• Task objective:
Nothing but an exact copy is asked for: the lines in the material below from the one with "cuando empezamos a" through the one with "phát triển của đất nước trong kỷ nguyên số.", pictures excluded.

• The records:
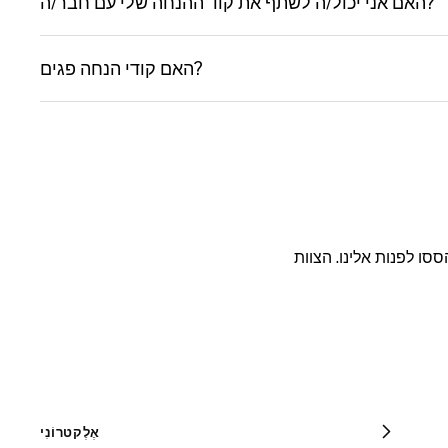
האם אני יכול/ה לשתף את קוד ההנחה שלי עם חבר/ה?
האם קודי הנחה פגים?
סו לפנות אלינו. הצוות
אֶלֶקטרוֹנִי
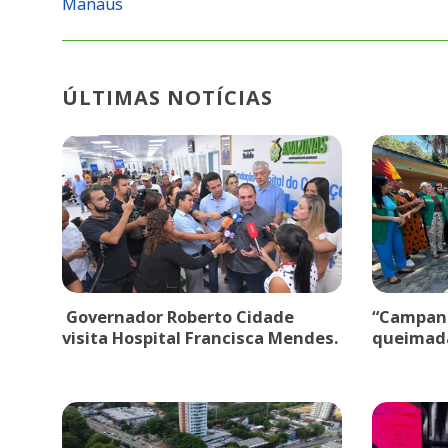
Manaus
ÚLTIMAS NOTÍCIAS
Governador Roberto Cidade
“Campanh
visita Hospital Francisca Mendes.
queimad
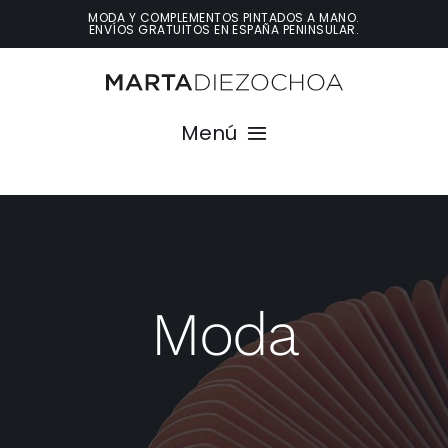
Saltar
MODA Y COMPLEMENTOS PINTADOS A MANO.
ENVÍOS GRATUITOS EN ESPAÑA PENINSULAR.
al
contenido
Menú
Inicio
Conóceme
Moda
Moda
Decoración
Contacto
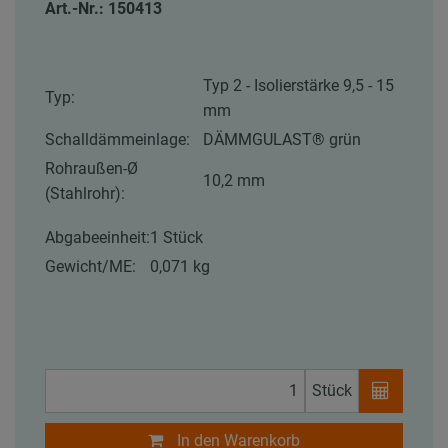
Art.-Nr.: 150413
Typ 2 - Isolierstärke 9,5 - 15
Typ:
mm
Schalldämmeinlage:
DÄMMGULAST® grün
Rohraußen-Ø
10,2 mm
(Stahlrohr):
Abgabeeinheit:
1 Stück
Gewicht/ME:
0,071 kg
Stück
In den Warenkorb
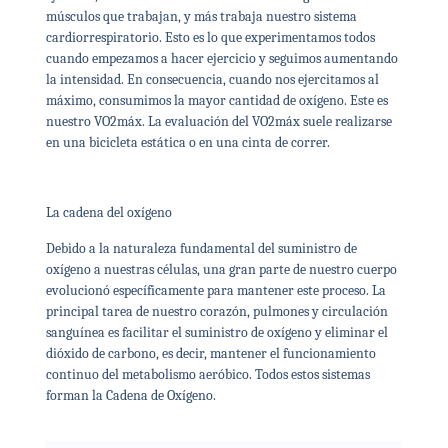
músculos que trabajan, y más trabaja nuestro sistema
cardiorrespiratorio. Esto es lo que experimentamos todos
cuando empezamos a hacer ejercicio y seguimos aumentando
la intensidad. En consecuencia, cuando nos ejercitamos al
máximo, consumimos la mayor cantidad de oxígeno. Este es
nuestro VO2máx. La evaluación del VO2máx suele realizarse
en una bicicleta estática o en una cinta de correr.
La cadena del oxígeno
Debido a la naturaleza fundamental del suministro de
oxígeno a nuestras células, una gran parte de nuestro cuerpo
evolucionó específicamente para mantener este proceso. La
principal tarea de nuestro corazón, pulmones y circulación
sanguínea es facilitar el suministro de oxígeno y eliminar el
dióxido de carbono, es decir, mantener el funcionamiento
continuo del metabolismo aeróbico. Todos estos sistemas
forman la Cadena de Oxígeno.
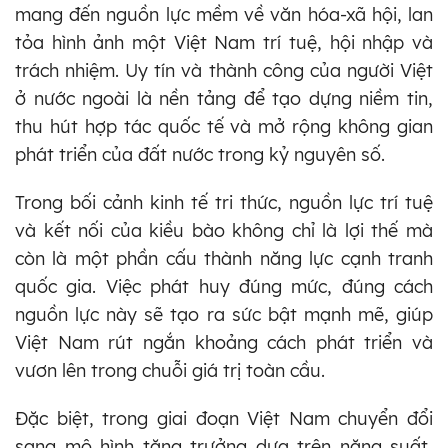
mang đến nguồn lực mềm về văn hóa-xã hội, lan
tỏa hình ảnh một Việt Nam trí tuệ, hội nhập và
trách nhiệm. Uy tín và thành công của người Việt
ở nước ngoài là nền tảng để tạo dựng niềm tin,
thu hút hợp tác quốc tế và mở rộng không gian
phát triển của đất nước trong kỷ nguyên số.
Trong bối cảnh kinh tế tri thức, nguồn lực trí tuệ
và kết nối của kiều bào không chỉ là lợi thế mà
còn là một phần cấu thành năng lực cạnh tranh
quốc gia. Việc phát huy đúng mức, đúng cách
nguồn lực này sẽ tạo ra sức bật mạnh mẽ, giúp
Việt Nam rút ngắn khoảng cách phát triển và
vươn lên trong chuỗi giá trị toàn cầu.
Đặc biệt, trong giai đoạn Việt Nam chuyển đổi
sang mô hình tăng trưởng dựa trên năng suất,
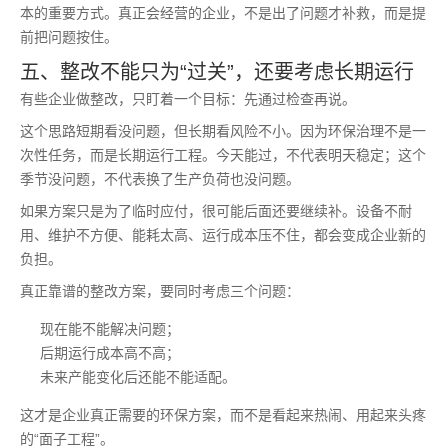
本的重要方式。真正会经营的企业，不是出了问题才补救，而是提
前把问题按住。
五、整改不能只为“过关”，还要考虑长期运行
有些企业做整改，只盯着一个目标：先通过检查再说。
这个思路短期看没问题，但长期看风险不小。因为环保治理不是一
次性任务，而是长期运行工程。今天能过，不代表明天稳定；这个
季节没问题，不代表换了生产负荷也没问题。
如果方案只是为了临时应付，很可能后面还要继续补。设备不耐
用、维护不方便、能耗太高、运行成本压不住，都会变成企业新的
负担。
真正靠谱的整改方案，要同时考虑三个问题：
现在能不能解决问题；
后期运行成本高不高；
未来产能变化后还能不能适配。
这才是企业真正需要的环保方案，而不是看起来热闹、用起来头疼
的“面子工程”。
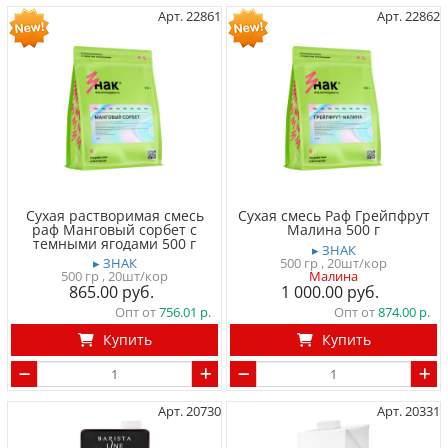
Арт. 22861
Арт. 22862
Сухая растворимая смесь
Сухая смесь Раф Грейпфрут
раф Манговый сорбет с
Малина 500 г
темными ягодами 500 г
▸ ЗНАК
▸ ЗНАК
500 гр
, 20шт/кор
500 гр
, 20шт/кор
Малина
865.00
1 000.00
Опт от
756.01
Опт от
874.00
Купить
Купить
Арт. 20730
Арт. 20331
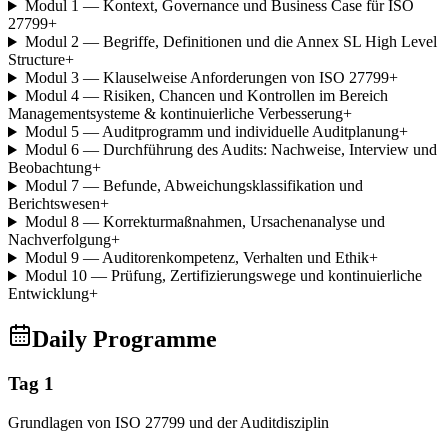
Modul 1 — Kontext, Governance und Business Case für ISO
27799
+
Modul 2 — Begriffe, Definitionen und die Annex SL High Level
Structure
+
Modul 3 — Klauselweise Anforderungen von ISO 27799
+
Modul 4 — Risiken, Chancen und Kontrollen im Bereich
Managementsysteme & kontinuierliche Verbesserung
+
Modul 5 — Auditprogramm und individuelle Auditplanung
+
Modul 6 — Durchführung des Audits: Nachweise, Interview und
Beobachtung
+
Modul 7 — Befunde, Abweichungsklassifikation und
Berichtswesen
+
Modul 8 — Korrekturmaßnahmen, Ursachenanalyse und
Nachverfolgung
+
Modul 9 — Auditorenkompetenz, Verhalten und Ethik
+
Modul 10 — Prüfung, Zertifizierungswege und kontinuierliche
Entwicklung
+
Daily Programme
Tag 1
Grundlagen von ISO 27799 und der Auditdisziplin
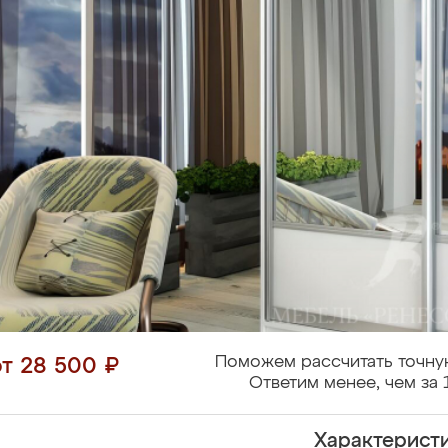
Поможем рассчитать точну
от 28 500 ₽
Ответим менее, чем за 
Характерист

• Output:
cuando empezamos a hacer ejercicio y seguimos aumentando
la intensidad. En consecuencia, cuando nos ejercitamos al
máximo, consumimos la mayor cantidad de oxígeno. Este es
nuestro VO2máx. La evaluación del VO2máx suele realizarse
en una bicicleta estática o en una cinta de correr.
La cadena del oxígeno
Debido a la naturaleza fundamental del suministro de
oxígeno a nuestras células, una gran parte de nuestro cuerpo
evolucionó específicamente para mantener este proceso. La
principal tarea de nuestro corazón, pulmones y circulación
sanguínea es facilitar el suministro de oxígeno y eliminar el
dióxido de carbono, es decir, mantener el funcionamiento
continuo del metabolismo aeróbico. Todos estos sistemas
forman la Cadena de Oxígeno.
mang đến nguồn lực mềm về văn hóa-xã hội, lan
tỏa hình ảnh một Việt Nam trí tuệ, hội nhập và
trách nhiệm. Uy tín và thành công của người Việt
ở nước ngoài là nền tảng để tạo dựng niềm tin,
thu hút hợp tác quốc tế và mở rộng không gian
phát triển của đất nước trong kỷ nguyên số.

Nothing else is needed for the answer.